MAIS TRANFUSÕES DE SANGUE, RISCO DE REJEIÇÃO E PERDA DO TRANSPLANTE
Em 2007, o governo da Bahia garantia a 20 mil pacientes, via SUS, acesso gratuito a medicamentos de ponta, que custam muito caro. Atualmente, somam 60 mil. São portadores de várias doenças, como hepatite C, artrite reumatoide, enfisema pulmonar, câncer e insuficiência renal crônica. Isso representa, segundo a Sesab, um custo de R$ 8 mil por paciente/ano.
Sem dúvida, um salto de qualidade importante, infelizmente comprometido pela falta desses dois medicamentos.
“O não uso da eritropoetina, quando indicada, piora a anemia, consequentemente a qualidade de vida dos pacientes [surgem ou pioram sintomas como cansaço, fraqueza, desânimo], obrigando a maior número de transfusões sanguíneas”, alerta o professor Burdmann. “Já a administração inadequada ou a falta de azatioprina [deve ser tomada diariamente] pode provocar rejeição e até a perda do órgão transplantado.”
Independentemente do culpado e da causa, o desabastecimento é lamentável.
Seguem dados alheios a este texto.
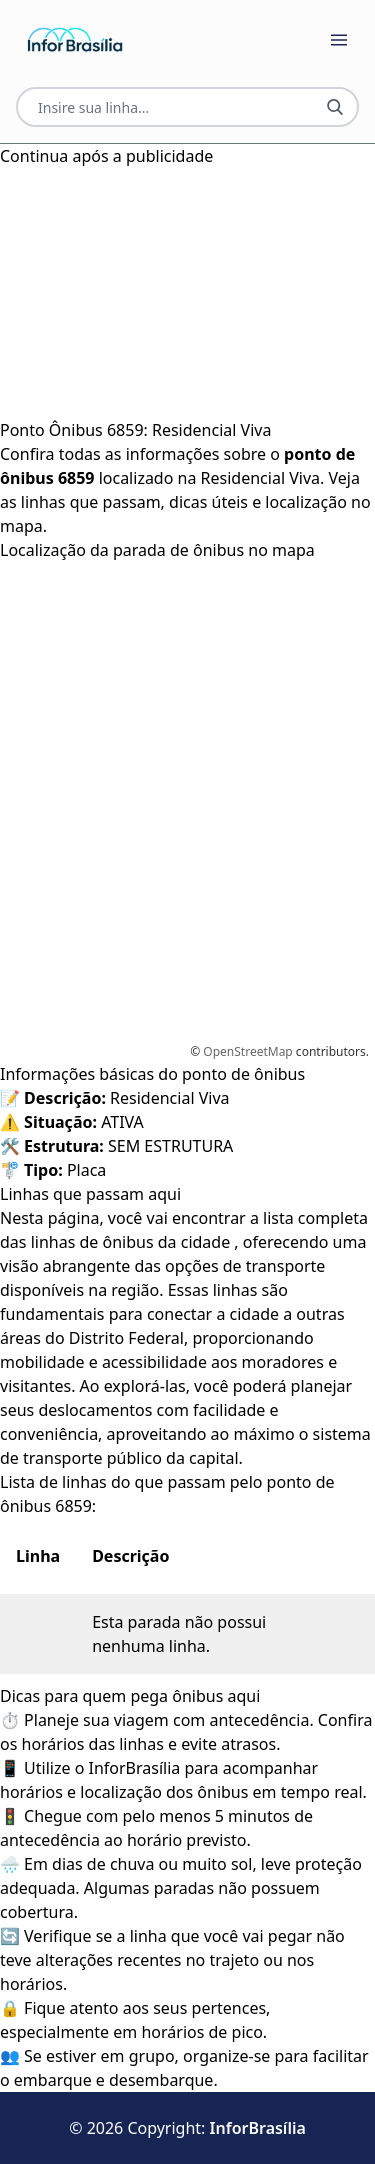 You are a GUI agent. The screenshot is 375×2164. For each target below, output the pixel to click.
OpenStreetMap (247, 1051)
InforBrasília (258, 2128)
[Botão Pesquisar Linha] (335, 107)
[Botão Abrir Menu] (339, 40) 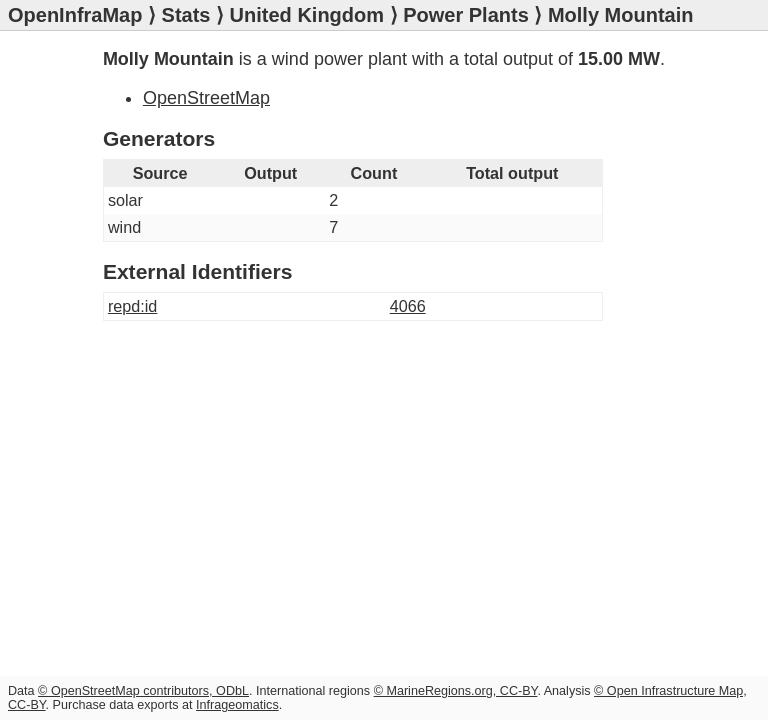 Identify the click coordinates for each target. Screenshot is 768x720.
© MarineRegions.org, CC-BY (456, 691)
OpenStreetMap (206, 98)
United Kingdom (307, 15)
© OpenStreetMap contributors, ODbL (143, 691)
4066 (408, 306)
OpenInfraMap (75, 15)
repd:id (133, 306)
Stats (186, 15)
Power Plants (466, 15)
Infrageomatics (237, 705)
Um planejamento mais rigoroso do Ministério da Saúde e da Secretaria da Saúde do Estado da Bahia provavelmente teria evitado isso.
“Se a Sesab tivesse sido transparente, já teria nos ajudado”, insiste Aleksandra. “O problema é que optou pelo silêncio. E quando soltou uma nota, não era exatamente a verdade. Por isso, repito. A Sesab não dialogou nem comigo nem com os outros pacientes.”
Lindenberg Assunção nega: “Nós estamos sempre à disposição. Basta nos procurar.”
Pois Aleksandra vá à Sesab. É um direito seu cobrar explicações e os remédios. Um dever da Sesab fornecê-los. Se a distribuição não estiver regularizada até quarta-feira, denuncie de novo. É o transplante de 6 mil pacientes que está em risco.